The objective of this work was to assess the contents and patterns of selected organic pollutants (polycyclic aromatic hydrocarbons - PAHs, polychlorinated biphenyls - PCBs, and chlorinated pesticides - DDT) in the southern part of the Baltic Sea proper, using blue mussels, Mytilus trossulus, as sentinel organisms. The mussels were collected from the Baltic Sea off Poland. The sampling programme focused on the mouths of the rivers Odra and Vistula, located respectively in the Pomeranian Bay and the Gulf of Gdansk, both known to be under anthropogenic pressure.
   The analyses of PCBs and DDT were performed by GC-ECD, that of PAHs by GC-MS. Mussels from both the Vistula and Odra estuaries were found to contain higher levels of organic contaminants (PAHs, PCBs, DDT; 29.7 ng g-1 w.w. (wet weight), 22.3 ng g-1 w.w., 11.2 ng g-1 w.w. respectively) as compared to the reference point (PAHs - 8.6 ng g-1 w.w., PCBs - 1.9 ng g-1 w.w., DDT - 1.3 ng g-1 w.w.).

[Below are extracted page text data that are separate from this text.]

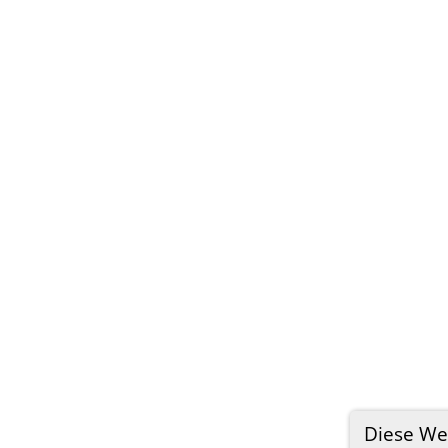
Diese We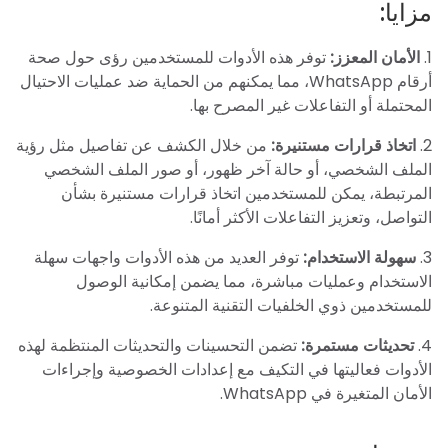
مزايا:
1.
الأمان المعزز:
توفر هذه الأدوات للمستخدمين رؤى حول صحة
أرقام WhatsApp، مما يمكنهم من الحماية ضد عمليات الاحتيال
المحتملة أو التفاعلات غير المصرح بها.
2.
اتخاذ قرارات مستنيرة:
من خلال الكشف عن تفاصيل مثل رؤية
الملف الشخصي، أو حالة آخر ظهور، أو صور الملف الشخصي
المرتبطة، يمكن للمستخدمين اتخاذ قرارات مستنيرة بشأن
التواصل، وتعزيز التفاعلات الأكثر أمانًا.
3.
سهولة الاستخدام:
توفر العديد من هذه الأدوات واجهات سهلة
الاستخدام وعمليات مباشرة، مما يضمن إمكانية الوصول
للمستخدمين ذوي الخلفيات التقنية المتنوعة.
4.
تحديثات مستمرة:
تضمن التحسينات والتحديثات المنتظمة لهذه
الأدوات فعاليتها في التكيف مع إعدادات الخصوصية وإجراءات
الأمان المتغيرة في WhatsApp.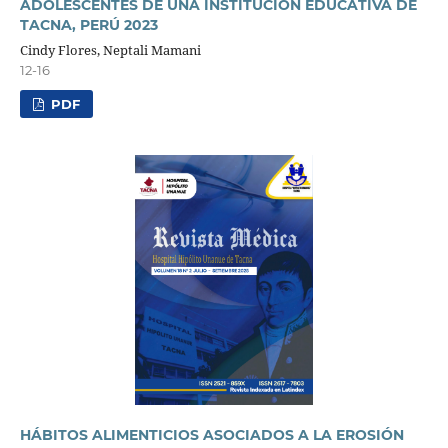
ADOLESCENTES DE UNA INSTITUCIÓN EDUCATIVA DE
TACNA, PERÚ 2023
Cindy Flores, Neptali Mamani
12-16
PDF
HÁBITOS ALIMENTICIOS ASOCIADOS A LA EROSIÓN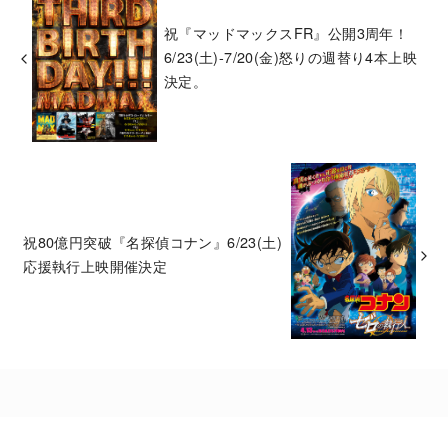
祝『マッドマックスFR』公開3周年！
6/23(土)-7/20(金)怒りの週替り4本上映
決定。
祝80億円突破『名探偵コナン』6/23(土)
応援執行上映開催決定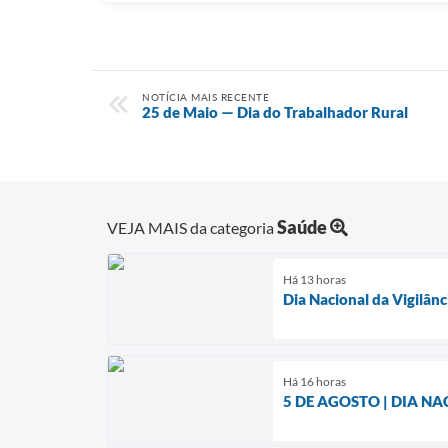
NOTÍCIA MAIS RECENTE
25 de Maio — Dia do Trabalhador Rural
Saúde
VEJA MAIS da categoria
Há 13 horas
Dia Nacional da Vigilânc
Há 16 horas
5 DE AGOSTO | DIA N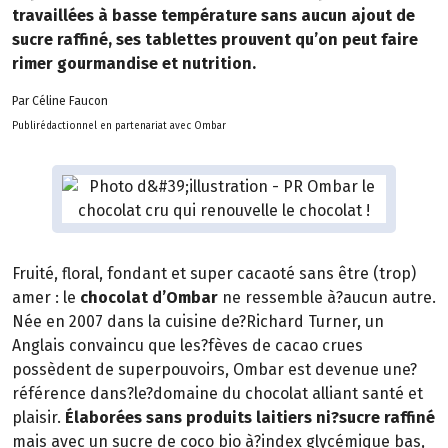
travaillées à basse température sans aucun ajout de
sucre raffiné, ses tablettes prouvent qu’on peut faire
rimer gourmandise et nutrition.
Par Céline Faucon
Publirédactionnel en partenariat avec Ombar
Fruité, floral, fondant et super cacaoté sans être (trop)
amer : le
chocolat d’Ombar
ne ressemble à?aucun autre.
Née en 2007 dans la cuisine de?Richard Turner, un
Anglais convaincu que les?fèves de cacao crues
possèdent de superpouvoirs, Ombar est devenue une?
référence dans?le?domaine du chocolat alliant santé et
plaisir.
Élaborées sans produits laitiers ni?sucre raffiné
mais avec un sucre de coco bio à?index glycémique bas,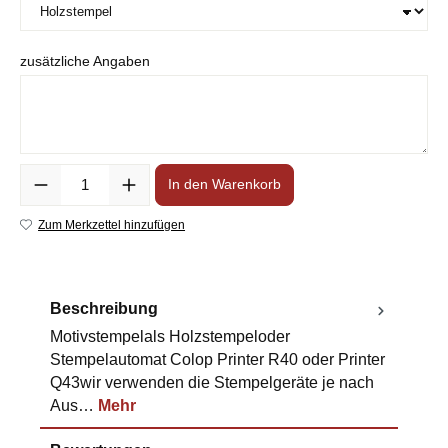
zusätzliche Angaben
Anzahl
In den Warenkorb
Zum Merkzettel hinzufügen
Beschreibung
Motivstempelals Holzstempeloder
Stempelautomat Colop Printer R40 oder Printer
Q43wir verwenden die Stempelgeräte je nach
Aus…
Mehr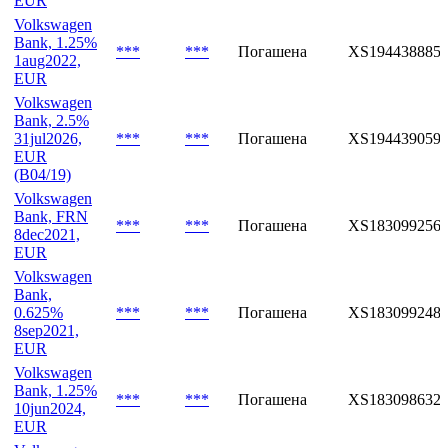
EUR
Volkswagen
Bank, 1.25%
***
***
Погашена
XS194438885
1aug2022,
EUR
Volkswagen
Bank, 2.5%
31jul2026,
***
***
Погашена
XS194439059
EUR
(B04/19)
Volkswagen
Bank, FRN
***
***
Погашена
XS183099256
8dec2021,
EUR
Volkswagen
Bank,
0.625%
***
***
Погашена
XS183099248
8sep2021,
EUR
Volkswagen
Bank, 1.25%
***
***
Погашена
XS183098632
10jun2024,
EUR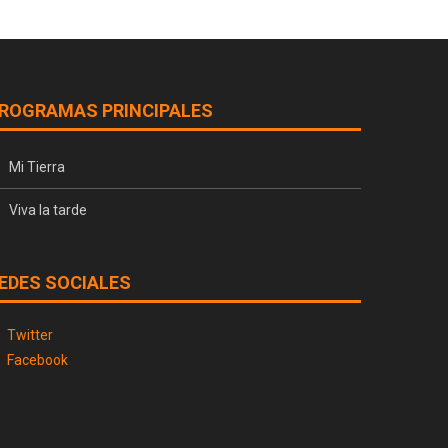
ROGRAMAS PRINCIPALES
Mi Tierra
Viva la tarde
EDES SOCIALES
Twitter
Facebook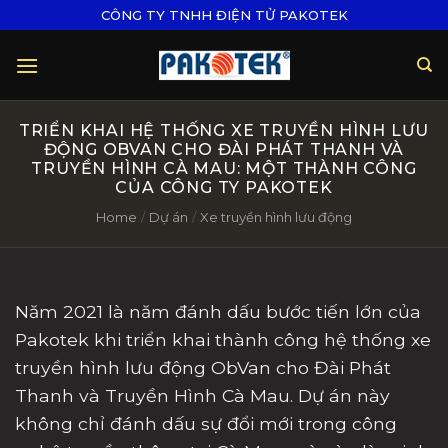
Skip
CÔNG TY TNHH ĐIỆN TỬ PAKOTEK
to
content
TRIỂN KHAI HỆ THỐNG XE TRUYỀN HÌNH LƯU
ĐỘNG OBVAN CHO ĐÀI PHÁT THANH VÀ
TRUYỀN HÌNH CÀ MAU: MỘT THÀNH CÔNG
CỦA CÔNG TY PAKOTEK
Home
/
Dự án
/
Xe truyền hình lưu động
Năm 2021 là năm đánh dấu bước tiến lớn của
Pakotek khi triển khai thành công hệ thống xe
truyền hình lưu động ObVan cho Đài Phát
Thanh và Truyền Hình Cà Mau. Dự án này
không chỉ đánh dấu sự đổi mới trong công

These results confirm the direct influence of land-based pollution sources on the content of organic pollutants (PAHs, PCBs, and DDT) in the southern Baltic Sea, and point to the Gulf of Gdansk as the area most under threat.
   P/A and Fluo/Py ratios indicate that in all the mussels analysed, the contaminants were derived mainly from pyrolitic combustion. The mussels collected along the Polish coast of the Baltic contain mostly tetra-aromatic isomers (fluoranthene, pyrene, benzo(a)anthracene and chrysene), penta-aromatic isomers (benzo(b)fluoranthene, benzo(e)fluorene, benzo(a)pyrene and dibenzo(a,h)-anthracene) and hexa-aromatics (indeno(1,2,3-cd)pyrene and benzo(ghi)perylene) rather than di- and tri-aromatics (naphthalene, fluorene, phenanthrene and anthracene). As regards PCBs, the Baltic mussels contain mostly the more highly chlorinated congeners (penta- and hexachlorobiphenyls). The PCB / pp' DDE and PAH / pp' DDE ratios indicate the predominance of PCBs and PAHs over agriculturally derived DDE in both the Pomeranian Bay and the Gulf of Gdansk.